▶ WHAT THE TASK REQUIRES:
Of all the lines below, return only those starting with the line holding "or rediscovering familiar surroundings, each" and going on through the line holding "INTERVIEWS WHERE BOOKS BY BRYAN", exactly as written.

Source data:
....
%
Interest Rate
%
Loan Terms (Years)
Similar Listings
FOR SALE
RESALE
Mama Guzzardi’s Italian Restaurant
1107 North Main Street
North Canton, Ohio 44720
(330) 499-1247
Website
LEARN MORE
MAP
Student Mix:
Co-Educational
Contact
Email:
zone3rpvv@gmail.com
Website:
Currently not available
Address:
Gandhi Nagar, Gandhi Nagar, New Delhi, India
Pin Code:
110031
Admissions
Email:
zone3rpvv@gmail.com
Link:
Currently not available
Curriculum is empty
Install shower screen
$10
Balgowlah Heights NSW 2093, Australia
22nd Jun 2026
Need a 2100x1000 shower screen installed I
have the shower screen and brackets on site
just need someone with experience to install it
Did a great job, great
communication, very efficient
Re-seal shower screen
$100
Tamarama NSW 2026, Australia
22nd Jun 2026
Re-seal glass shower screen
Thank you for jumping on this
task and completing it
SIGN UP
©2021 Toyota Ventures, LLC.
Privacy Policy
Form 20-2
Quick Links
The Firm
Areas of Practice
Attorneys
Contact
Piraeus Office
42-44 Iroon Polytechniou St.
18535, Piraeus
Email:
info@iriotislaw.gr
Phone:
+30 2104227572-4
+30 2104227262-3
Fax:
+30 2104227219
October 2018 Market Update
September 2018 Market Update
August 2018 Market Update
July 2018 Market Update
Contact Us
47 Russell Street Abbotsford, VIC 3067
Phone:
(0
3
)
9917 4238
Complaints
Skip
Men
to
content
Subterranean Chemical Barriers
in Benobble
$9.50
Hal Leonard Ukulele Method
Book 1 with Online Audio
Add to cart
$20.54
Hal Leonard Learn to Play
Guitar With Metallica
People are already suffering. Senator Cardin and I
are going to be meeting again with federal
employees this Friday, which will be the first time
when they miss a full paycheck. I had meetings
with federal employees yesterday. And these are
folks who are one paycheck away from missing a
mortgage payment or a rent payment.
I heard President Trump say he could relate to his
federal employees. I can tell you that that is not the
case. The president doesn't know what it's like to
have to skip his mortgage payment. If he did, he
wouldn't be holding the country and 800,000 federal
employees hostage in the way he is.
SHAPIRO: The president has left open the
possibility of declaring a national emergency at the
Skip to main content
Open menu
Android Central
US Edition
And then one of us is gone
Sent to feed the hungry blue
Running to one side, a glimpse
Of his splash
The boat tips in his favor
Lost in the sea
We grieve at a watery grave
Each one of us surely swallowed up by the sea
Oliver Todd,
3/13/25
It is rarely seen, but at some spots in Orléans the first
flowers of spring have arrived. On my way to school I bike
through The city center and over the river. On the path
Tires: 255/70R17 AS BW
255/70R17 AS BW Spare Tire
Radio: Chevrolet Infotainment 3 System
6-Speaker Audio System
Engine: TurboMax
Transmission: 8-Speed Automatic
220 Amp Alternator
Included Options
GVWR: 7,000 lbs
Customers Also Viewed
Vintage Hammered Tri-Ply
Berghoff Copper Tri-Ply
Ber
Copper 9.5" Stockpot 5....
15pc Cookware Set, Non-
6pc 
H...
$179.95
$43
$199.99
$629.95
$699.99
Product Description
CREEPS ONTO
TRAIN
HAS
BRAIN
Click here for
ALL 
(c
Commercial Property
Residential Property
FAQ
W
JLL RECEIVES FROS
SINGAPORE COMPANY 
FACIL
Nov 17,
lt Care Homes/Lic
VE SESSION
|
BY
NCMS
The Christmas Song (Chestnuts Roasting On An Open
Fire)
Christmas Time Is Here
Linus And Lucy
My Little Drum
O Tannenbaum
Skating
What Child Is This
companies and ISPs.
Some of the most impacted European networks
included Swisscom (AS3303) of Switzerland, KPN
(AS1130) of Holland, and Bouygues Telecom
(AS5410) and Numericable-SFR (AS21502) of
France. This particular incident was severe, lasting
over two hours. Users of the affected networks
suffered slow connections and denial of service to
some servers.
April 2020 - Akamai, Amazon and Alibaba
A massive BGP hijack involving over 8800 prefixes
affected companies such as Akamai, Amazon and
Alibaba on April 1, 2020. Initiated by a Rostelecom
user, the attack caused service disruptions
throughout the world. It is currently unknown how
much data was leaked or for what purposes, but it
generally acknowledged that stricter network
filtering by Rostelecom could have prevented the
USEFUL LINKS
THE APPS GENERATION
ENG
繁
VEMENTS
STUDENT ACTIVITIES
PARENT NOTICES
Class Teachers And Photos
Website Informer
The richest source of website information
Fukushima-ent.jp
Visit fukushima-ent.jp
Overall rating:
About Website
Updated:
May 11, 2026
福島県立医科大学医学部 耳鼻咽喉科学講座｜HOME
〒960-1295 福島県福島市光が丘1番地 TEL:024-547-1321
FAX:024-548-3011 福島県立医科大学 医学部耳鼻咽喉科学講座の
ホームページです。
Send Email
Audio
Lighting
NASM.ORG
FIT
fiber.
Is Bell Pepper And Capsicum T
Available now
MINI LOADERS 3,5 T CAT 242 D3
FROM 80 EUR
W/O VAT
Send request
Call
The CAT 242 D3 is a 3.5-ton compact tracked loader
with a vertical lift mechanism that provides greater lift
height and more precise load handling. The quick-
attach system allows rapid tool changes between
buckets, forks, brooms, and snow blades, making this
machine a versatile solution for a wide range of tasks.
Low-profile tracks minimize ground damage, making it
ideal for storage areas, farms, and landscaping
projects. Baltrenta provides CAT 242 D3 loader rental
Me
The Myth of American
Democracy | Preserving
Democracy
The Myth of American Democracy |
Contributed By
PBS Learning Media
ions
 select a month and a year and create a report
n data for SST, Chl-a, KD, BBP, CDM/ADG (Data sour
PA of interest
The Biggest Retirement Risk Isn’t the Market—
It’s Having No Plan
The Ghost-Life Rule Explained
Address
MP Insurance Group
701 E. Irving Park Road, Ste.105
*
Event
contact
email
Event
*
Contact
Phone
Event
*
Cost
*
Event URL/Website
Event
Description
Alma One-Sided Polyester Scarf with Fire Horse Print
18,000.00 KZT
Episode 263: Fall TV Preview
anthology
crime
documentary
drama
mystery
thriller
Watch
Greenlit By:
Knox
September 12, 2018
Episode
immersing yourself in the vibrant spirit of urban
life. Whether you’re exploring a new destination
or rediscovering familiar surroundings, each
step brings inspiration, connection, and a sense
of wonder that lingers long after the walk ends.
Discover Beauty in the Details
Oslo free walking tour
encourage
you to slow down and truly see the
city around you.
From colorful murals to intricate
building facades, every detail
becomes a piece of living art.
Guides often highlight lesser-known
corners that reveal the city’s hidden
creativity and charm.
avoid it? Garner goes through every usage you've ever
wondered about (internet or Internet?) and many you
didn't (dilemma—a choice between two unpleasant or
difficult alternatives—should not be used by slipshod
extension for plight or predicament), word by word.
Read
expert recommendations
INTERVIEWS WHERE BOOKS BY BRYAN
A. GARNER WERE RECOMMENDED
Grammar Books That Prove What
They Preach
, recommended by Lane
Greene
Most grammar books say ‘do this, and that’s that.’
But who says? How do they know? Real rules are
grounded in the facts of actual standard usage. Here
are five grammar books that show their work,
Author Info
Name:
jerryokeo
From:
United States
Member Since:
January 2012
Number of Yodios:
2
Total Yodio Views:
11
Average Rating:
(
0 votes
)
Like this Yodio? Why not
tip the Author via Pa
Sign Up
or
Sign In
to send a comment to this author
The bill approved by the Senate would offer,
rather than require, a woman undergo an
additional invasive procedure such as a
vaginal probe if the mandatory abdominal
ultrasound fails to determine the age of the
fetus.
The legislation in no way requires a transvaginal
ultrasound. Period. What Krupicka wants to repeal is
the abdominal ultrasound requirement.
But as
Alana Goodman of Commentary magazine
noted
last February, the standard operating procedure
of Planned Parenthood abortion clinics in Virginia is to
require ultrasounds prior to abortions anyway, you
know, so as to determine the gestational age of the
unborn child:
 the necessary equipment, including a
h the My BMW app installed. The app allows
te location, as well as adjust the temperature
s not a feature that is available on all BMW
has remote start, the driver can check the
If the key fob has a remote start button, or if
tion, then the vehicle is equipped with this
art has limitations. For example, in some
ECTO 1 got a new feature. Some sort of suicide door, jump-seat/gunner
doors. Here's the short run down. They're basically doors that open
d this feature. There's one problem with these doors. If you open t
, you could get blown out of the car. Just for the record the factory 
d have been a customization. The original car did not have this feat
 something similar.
....
▶ WRITTEN RESPONSE:
or rediscovering familiar surroundings, each
step brings inspiration, connection, and a sense
of wonder that lingers long after the walk ends.
Discover Beauty in the Details
Oslo free walking tour
encourage
you to slow down and truly see the
city around you.
From colorful murals to intricate
building facades, every detail
becomes a piece of living art.
Guides often highlight lesser-known
corners that reveal the city’s hidden
creativity and charm.
avoid it? Garner goes through every usage you've ever
wondered about (internet or Internet?) and many you
didn't (dilemma—a choice between two unpleasant or
difficult alternatives—should not be used by slipshod
extension for plight or predicament), word by word.
Read
expert recommendations
INTERVIEWS WHERE BOOKS BY BRYAN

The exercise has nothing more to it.